All your NBL are belong to !ndiskd

Last time we talked about !ndiskd.pendingnbls.  This command shows you which component currently holds an NBL.  But what if you want to see how the NBL got there?  That sounds like a job for !ndiskd.nbl-log!

Starting with Windows 8 and Windows Server 2012, NDIS can be configured to record a log of all NBL activity.  NDIS holds a large circular buffer, and writes an event to the buffer each time an NBL changes hands or is cloned.  You can use !ndiskd.nbl -log to search through that giant ringbuffer and collect all the events mentioning this NBL.

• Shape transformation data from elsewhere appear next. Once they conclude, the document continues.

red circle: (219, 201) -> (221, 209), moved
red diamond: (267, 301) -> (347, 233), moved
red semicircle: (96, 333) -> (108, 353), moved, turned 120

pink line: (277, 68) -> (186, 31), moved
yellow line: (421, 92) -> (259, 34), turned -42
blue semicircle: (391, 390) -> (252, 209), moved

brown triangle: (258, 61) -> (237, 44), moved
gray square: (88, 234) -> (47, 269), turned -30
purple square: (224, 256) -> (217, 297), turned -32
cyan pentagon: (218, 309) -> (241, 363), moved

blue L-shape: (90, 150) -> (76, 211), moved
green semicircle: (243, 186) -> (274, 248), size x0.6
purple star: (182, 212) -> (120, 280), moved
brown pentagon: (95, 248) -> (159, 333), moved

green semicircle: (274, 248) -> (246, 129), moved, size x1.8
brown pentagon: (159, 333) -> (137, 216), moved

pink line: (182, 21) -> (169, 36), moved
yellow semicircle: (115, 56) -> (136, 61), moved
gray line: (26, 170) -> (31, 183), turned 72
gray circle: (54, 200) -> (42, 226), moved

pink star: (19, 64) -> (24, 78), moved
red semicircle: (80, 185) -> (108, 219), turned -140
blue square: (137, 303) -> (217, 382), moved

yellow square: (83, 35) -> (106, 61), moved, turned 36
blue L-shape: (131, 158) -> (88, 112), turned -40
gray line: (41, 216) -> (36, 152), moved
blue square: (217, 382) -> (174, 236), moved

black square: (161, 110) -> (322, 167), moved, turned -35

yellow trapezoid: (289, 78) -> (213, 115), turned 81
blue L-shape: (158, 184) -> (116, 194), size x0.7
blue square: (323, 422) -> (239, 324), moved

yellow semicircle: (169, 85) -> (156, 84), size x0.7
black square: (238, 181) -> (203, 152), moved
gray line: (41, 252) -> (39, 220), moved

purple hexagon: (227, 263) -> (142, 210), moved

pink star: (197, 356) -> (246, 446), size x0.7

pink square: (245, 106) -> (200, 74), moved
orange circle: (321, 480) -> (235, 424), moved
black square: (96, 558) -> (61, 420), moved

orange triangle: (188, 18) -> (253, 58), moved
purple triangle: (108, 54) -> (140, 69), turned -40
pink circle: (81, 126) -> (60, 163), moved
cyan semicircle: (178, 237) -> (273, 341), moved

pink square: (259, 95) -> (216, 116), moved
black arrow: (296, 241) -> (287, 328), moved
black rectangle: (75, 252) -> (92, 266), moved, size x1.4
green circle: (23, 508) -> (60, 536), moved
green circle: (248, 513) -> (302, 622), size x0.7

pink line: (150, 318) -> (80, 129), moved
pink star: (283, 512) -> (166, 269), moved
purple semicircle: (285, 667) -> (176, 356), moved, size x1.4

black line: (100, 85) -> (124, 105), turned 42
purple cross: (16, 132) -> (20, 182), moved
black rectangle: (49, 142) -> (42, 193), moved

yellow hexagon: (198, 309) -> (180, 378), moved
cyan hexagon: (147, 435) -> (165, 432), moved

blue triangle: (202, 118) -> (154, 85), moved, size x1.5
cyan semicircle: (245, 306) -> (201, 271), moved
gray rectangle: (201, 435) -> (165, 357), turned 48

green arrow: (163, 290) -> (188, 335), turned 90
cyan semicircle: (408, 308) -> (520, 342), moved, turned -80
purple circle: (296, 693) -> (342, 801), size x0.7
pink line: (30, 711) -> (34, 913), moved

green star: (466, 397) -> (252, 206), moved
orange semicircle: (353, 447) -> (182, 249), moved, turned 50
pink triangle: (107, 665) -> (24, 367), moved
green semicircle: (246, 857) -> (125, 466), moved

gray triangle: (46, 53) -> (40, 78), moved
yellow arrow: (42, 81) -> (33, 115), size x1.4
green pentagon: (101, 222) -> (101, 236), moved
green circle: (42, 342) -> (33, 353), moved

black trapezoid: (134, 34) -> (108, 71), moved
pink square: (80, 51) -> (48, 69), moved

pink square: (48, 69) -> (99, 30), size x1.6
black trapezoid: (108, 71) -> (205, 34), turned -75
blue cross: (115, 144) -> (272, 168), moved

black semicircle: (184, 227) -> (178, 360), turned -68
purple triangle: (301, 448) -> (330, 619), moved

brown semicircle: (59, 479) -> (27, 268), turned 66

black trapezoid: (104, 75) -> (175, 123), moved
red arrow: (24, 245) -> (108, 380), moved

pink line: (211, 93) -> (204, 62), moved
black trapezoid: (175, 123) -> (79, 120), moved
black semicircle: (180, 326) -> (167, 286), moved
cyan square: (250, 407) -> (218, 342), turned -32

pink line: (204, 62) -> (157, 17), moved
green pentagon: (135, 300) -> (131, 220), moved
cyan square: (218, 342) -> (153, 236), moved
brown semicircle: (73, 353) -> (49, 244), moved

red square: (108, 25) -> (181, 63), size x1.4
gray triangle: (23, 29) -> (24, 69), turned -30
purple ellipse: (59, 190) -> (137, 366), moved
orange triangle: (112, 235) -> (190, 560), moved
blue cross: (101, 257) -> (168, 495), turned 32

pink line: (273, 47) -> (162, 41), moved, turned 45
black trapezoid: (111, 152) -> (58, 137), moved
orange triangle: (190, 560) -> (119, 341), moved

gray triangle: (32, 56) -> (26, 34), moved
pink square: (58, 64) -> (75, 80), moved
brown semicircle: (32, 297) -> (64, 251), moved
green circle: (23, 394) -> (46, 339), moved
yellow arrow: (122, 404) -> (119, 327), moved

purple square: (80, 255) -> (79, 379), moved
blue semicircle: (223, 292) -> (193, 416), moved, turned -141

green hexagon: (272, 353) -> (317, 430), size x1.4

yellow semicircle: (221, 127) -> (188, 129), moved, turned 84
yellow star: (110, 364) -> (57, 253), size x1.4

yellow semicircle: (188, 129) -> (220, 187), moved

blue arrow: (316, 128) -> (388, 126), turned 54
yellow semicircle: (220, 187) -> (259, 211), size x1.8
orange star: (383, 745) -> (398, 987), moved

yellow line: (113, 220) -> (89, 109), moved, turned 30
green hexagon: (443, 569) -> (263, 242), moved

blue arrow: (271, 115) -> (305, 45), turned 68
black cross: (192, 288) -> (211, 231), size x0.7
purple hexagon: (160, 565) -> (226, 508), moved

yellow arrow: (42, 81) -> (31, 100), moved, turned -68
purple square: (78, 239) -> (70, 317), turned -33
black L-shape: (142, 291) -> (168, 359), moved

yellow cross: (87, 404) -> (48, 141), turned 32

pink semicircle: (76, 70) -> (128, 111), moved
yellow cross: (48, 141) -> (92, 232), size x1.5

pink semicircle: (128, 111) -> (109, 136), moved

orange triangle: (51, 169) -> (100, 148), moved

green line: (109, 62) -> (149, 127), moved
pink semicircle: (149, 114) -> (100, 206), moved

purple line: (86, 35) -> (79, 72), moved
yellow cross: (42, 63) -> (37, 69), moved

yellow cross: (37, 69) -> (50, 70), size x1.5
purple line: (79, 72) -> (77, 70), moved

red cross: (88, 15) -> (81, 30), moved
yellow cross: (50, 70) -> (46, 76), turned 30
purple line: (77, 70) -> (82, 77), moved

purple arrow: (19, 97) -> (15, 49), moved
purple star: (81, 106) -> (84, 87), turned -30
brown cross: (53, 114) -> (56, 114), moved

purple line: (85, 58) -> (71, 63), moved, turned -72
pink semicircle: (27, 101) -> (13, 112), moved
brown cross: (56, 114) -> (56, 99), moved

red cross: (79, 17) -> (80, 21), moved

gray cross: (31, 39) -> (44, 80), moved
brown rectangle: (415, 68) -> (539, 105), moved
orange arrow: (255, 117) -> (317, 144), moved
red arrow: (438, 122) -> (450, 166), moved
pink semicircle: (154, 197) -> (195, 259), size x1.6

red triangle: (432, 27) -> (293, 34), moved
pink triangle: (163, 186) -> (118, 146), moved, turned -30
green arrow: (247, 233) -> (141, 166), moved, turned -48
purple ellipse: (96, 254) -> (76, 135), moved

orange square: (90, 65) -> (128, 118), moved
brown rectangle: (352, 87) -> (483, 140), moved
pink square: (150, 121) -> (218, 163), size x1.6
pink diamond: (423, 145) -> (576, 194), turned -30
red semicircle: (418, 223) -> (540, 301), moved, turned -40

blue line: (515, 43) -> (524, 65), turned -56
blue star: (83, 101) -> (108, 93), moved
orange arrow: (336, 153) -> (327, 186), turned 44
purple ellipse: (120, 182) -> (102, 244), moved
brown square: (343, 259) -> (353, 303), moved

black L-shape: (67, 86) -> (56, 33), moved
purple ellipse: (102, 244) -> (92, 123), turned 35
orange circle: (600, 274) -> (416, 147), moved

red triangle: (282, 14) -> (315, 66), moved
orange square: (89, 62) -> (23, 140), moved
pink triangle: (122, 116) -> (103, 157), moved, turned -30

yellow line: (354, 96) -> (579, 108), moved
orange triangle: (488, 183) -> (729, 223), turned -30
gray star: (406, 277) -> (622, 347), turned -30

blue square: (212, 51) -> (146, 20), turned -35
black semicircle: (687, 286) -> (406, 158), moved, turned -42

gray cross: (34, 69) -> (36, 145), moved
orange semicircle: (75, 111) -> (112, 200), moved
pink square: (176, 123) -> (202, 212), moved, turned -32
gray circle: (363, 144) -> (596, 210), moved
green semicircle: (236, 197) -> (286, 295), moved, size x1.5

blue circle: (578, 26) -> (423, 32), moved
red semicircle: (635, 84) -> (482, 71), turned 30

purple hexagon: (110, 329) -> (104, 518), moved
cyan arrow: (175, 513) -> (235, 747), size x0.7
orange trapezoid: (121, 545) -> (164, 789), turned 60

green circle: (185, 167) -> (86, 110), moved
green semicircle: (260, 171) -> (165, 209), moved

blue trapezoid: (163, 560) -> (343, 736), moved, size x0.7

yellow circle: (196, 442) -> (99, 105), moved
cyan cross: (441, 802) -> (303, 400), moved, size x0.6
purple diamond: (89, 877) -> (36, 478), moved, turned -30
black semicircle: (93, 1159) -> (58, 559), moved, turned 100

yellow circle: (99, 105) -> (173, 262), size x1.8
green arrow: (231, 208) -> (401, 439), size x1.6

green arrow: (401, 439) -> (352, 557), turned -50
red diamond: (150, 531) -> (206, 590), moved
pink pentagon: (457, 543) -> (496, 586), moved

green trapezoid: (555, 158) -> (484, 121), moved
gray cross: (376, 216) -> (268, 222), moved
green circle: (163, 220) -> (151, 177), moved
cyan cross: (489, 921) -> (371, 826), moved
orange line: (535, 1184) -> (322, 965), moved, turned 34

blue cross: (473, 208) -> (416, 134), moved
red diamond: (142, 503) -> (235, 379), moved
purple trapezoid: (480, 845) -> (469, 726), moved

Here’s some example output:

kd> !ndiskd.nbl @rdx -log
Allocated
ProtocolSent       ffffcf80012b2c70 - QoS Packet Scheduler-0000
FilterSent         ffffcf800121cc70 - NDIS Sample LightWeight Filter-0000
FilterSent         ffffcf800125ec70 - WFP Native MAC Layer LightWeight Filter-0000
FilterSent         ffffe000012261a0 - Microsoft Hyper-V Network Adapter
SentToMiniport     ffffe000012261a0 - Microsoft Hyper-V Network Adapter

What does this show?  Read the log from top to bottom, where each line is one event in the history of the NBL.  On the first line, we see the NBL was Allocated from NDIS.  The next line shows that a protocol (not named here) sent the NBL to QoS Packet Scheduler.  Next a filter (presumably QoS) sent the NBL to another filter, the NDIS Sample LightWeight Filter.  Skipping down to the last line, we see the last event was the NBL getting sent to a miniport.  So this NBL is a pretty classic case of an NBL being allocated by a protocol, then sent down to the NIC, where it’s currently pending transmission.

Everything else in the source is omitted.